_Task item_.
For each line below that includes the string "celebres", show the whole line.

_Saved entries_.
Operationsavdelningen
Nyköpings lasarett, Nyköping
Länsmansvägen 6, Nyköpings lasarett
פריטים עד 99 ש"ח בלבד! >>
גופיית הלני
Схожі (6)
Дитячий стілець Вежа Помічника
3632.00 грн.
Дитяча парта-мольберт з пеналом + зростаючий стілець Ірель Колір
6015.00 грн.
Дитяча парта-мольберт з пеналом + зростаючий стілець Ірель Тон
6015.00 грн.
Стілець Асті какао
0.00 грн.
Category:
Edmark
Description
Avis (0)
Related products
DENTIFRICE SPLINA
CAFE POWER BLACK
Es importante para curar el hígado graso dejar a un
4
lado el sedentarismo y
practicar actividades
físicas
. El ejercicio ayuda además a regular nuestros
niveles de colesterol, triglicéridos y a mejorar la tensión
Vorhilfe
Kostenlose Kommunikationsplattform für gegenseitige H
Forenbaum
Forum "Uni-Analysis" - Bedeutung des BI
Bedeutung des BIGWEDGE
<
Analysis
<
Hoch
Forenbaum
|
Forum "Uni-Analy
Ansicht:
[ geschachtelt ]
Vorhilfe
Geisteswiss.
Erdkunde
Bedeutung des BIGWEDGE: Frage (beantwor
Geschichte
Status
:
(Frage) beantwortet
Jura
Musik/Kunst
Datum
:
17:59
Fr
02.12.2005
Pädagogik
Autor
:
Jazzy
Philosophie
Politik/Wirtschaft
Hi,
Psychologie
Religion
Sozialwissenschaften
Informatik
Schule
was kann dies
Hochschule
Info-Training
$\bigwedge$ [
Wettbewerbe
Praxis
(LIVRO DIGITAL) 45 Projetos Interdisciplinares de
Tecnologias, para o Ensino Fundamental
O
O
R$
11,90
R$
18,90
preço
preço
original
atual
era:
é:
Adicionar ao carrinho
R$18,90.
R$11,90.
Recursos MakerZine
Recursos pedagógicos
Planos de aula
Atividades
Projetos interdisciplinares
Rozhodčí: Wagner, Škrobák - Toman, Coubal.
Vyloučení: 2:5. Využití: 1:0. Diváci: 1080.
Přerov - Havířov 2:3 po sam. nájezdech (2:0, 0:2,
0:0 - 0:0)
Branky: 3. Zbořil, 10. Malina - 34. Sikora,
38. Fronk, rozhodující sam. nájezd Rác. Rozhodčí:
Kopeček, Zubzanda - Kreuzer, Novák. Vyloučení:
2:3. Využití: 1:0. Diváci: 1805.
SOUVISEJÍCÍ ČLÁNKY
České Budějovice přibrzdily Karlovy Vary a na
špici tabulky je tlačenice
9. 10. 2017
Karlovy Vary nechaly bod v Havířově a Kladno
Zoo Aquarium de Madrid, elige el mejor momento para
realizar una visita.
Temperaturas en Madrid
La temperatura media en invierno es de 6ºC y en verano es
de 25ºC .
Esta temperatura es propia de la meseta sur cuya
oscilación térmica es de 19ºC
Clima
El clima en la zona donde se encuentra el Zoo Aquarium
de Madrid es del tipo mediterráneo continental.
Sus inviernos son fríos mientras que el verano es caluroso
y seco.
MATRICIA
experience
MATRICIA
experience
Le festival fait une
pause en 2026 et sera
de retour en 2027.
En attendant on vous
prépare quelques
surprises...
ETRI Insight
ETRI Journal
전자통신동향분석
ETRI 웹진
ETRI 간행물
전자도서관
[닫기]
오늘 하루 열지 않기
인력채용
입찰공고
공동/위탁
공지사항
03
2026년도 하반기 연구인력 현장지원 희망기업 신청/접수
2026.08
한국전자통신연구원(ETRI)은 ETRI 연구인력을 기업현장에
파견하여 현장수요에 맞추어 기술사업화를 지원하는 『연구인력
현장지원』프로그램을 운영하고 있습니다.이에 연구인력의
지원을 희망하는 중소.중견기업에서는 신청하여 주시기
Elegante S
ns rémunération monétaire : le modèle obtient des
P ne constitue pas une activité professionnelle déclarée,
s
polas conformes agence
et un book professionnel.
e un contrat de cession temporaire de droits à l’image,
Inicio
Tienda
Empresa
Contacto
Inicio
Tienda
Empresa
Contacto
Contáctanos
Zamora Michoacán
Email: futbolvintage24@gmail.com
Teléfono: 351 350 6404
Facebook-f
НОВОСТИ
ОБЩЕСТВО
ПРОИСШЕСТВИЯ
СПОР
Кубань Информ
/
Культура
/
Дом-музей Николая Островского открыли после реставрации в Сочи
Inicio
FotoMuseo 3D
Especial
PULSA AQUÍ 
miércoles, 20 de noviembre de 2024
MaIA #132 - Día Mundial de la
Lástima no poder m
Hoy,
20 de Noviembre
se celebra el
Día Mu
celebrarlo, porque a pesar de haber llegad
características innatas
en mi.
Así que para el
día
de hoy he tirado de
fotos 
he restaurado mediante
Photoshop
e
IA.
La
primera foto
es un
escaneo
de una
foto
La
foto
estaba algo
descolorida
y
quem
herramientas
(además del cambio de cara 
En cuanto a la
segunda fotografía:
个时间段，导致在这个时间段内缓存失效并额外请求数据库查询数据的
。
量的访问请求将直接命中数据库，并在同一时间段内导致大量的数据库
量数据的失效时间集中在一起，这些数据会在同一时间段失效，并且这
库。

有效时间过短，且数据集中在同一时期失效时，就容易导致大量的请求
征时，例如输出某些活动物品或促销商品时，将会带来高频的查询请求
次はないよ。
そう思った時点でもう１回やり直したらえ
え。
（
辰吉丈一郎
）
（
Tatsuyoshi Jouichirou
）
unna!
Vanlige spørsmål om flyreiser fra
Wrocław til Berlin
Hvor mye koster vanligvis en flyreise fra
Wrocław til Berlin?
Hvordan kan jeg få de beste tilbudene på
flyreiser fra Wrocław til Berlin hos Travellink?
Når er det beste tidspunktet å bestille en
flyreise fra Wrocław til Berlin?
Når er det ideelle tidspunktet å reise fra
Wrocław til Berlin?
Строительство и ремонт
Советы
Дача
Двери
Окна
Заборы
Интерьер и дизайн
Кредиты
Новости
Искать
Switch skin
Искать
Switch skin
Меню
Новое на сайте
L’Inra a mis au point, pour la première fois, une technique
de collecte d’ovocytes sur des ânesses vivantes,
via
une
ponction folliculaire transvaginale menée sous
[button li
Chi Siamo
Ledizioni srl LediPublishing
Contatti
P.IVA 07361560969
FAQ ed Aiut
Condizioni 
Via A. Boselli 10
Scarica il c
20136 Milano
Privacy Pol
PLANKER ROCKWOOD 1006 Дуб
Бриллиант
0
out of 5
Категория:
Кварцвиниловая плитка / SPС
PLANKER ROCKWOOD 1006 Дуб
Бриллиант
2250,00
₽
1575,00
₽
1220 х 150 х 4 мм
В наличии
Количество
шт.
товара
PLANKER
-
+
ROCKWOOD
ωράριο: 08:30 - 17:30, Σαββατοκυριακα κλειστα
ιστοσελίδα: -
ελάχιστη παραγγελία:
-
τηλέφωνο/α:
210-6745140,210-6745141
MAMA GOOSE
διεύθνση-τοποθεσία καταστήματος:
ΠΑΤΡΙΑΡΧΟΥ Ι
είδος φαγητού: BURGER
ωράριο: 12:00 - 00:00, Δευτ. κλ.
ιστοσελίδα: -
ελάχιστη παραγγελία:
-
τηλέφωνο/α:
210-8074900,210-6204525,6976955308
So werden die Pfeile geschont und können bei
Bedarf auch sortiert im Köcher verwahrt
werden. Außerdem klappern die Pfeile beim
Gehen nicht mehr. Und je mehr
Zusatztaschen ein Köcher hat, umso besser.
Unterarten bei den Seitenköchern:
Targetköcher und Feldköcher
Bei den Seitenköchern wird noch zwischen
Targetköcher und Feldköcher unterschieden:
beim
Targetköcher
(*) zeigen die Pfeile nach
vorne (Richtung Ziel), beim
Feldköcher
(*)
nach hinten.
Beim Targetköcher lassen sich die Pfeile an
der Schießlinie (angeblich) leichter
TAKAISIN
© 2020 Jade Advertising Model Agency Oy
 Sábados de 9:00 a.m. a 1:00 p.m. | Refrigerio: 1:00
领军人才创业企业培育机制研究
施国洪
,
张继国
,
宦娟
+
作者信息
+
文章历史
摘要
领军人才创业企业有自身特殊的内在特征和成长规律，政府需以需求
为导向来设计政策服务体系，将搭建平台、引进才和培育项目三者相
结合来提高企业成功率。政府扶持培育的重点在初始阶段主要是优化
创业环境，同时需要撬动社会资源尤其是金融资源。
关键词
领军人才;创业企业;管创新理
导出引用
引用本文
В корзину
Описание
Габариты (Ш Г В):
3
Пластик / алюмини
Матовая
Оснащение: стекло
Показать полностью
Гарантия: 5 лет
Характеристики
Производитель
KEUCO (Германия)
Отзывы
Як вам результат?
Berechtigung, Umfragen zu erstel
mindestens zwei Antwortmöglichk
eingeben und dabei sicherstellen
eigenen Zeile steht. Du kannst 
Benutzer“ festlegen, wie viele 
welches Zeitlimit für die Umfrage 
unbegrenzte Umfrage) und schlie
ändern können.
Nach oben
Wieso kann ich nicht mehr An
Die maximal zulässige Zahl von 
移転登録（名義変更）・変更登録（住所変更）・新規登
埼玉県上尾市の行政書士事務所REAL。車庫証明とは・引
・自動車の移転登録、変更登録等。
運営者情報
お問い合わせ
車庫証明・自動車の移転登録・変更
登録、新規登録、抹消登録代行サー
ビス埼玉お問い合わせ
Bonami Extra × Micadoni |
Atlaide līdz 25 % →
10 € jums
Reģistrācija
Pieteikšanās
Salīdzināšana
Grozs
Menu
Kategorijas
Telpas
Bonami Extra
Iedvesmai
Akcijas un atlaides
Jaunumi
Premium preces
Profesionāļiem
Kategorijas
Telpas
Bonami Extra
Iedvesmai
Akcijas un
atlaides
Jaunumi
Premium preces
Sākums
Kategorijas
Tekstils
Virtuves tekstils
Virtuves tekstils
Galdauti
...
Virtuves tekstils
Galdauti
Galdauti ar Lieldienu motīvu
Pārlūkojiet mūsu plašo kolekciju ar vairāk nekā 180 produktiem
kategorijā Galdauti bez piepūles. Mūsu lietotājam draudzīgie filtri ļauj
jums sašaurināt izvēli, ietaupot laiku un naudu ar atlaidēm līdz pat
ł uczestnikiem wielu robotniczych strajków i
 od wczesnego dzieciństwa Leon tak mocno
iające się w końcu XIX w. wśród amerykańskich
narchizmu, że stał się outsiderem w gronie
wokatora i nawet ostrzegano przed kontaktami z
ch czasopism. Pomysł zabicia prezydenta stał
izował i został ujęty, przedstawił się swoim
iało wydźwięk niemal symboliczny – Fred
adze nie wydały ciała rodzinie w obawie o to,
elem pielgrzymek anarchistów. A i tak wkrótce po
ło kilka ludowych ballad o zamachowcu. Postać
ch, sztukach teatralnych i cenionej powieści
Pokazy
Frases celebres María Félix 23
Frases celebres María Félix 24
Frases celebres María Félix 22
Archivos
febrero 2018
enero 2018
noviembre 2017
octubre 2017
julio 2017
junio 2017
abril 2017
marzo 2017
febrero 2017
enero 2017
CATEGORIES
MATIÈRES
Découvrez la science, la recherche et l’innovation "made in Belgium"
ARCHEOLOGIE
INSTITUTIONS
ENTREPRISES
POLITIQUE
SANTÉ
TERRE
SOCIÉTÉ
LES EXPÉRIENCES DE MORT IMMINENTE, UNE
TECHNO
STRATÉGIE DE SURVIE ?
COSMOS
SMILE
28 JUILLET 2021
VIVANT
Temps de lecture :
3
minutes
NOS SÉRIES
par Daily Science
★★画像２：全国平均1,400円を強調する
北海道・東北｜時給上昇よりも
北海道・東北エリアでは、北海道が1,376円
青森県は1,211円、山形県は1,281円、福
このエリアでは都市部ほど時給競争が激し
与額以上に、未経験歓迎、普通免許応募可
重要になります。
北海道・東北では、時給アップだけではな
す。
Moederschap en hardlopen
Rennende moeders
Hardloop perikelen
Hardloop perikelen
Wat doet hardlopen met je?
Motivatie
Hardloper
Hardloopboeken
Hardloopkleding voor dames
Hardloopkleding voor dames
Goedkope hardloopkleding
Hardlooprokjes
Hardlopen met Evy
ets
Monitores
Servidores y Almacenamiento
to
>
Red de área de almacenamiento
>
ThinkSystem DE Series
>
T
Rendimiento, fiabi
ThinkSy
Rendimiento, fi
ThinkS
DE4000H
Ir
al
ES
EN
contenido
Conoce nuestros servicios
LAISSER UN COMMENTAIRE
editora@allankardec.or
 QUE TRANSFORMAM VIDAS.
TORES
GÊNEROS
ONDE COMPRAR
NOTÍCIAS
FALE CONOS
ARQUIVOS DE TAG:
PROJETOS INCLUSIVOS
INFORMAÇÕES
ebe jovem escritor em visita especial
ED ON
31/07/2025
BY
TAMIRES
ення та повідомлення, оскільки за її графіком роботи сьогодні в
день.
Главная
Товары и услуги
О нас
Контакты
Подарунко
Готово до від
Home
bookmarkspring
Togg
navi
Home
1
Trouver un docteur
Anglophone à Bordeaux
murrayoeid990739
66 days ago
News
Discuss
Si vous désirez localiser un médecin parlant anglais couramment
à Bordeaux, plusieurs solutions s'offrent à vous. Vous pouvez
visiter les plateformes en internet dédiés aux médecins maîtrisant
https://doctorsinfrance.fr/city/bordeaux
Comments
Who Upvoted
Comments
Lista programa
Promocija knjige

_Exercise solution_.
Frases celebres María Félix 23
Frases celebres María Félix 24
Frases celebres María Félix 22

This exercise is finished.